One of the biggest mistakes I've seen Smalltalk groups make is to take a heavy, large-group, approach. One group I talked to had designers in the US, coders in India, and testers back in the US. There were well over a hundred involved. I heard later that when push came to shove, a small group of the designers did their own coding and testing and got it to run. I wasn't surprised.
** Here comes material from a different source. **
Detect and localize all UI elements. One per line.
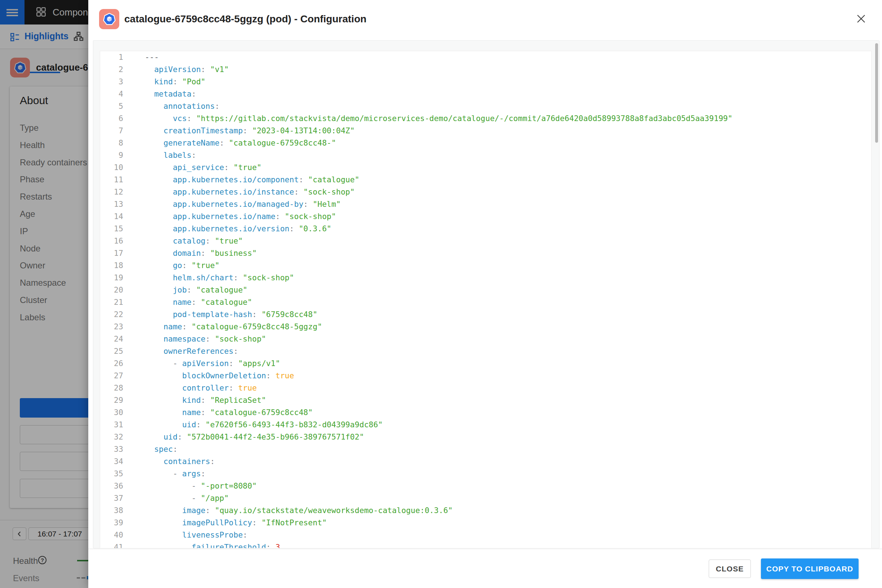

In a large project, the big problems are communications between people. The language you use has little effect. Smalltalk makes the biggest difference on small projects, where people focus on communicating with each other and writing good code, and don't have to worry about writing everything down so that people in other time zones can read it. When used correctly, it can make a tremendous difference. I know of two projects that built similar systems in a similar time-frame, but one has 100 people and the other had a dozen. From what I can tell, the large group had at least a dozen people at least as good as anybody on the other team. They were slowed down by communication overhead.

To me, XP seems like the perfect software development method for Smalltalk. It doesn't seem to scale, but everything has its limits, including Smalltalk.

XP prevents many of the errors I have seen Smalltalk developers fall into, including analysis paralysis, being too smart and building something too complicated, and treating Smalltalk like OO Cobol.

I think that Smalltalk would have been even more successful than it was if XP had been written down ten years ago.